The records =
━━━━━━

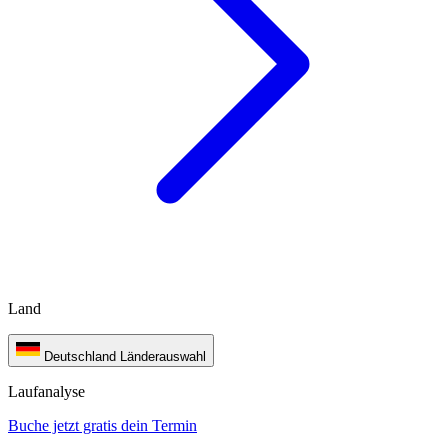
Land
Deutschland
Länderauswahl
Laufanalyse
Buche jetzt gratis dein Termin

━━━━━━

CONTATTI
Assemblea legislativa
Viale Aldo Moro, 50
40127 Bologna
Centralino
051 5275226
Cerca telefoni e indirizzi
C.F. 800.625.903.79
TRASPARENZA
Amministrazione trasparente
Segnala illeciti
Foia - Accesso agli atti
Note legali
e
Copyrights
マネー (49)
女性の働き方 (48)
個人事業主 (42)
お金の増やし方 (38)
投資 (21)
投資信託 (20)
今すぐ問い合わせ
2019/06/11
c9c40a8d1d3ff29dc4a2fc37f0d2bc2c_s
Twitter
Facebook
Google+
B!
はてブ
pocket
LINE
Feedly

━━━━━━

Work task = Of the lines above, extract only those from the line with "Länderauswahl" to the line with "Buche jetzt gratis dein Termin", both included, exactly as written.

Problem solution =
Länderauswahl
Laufanalyse
Buche jetzt gratis dein Termin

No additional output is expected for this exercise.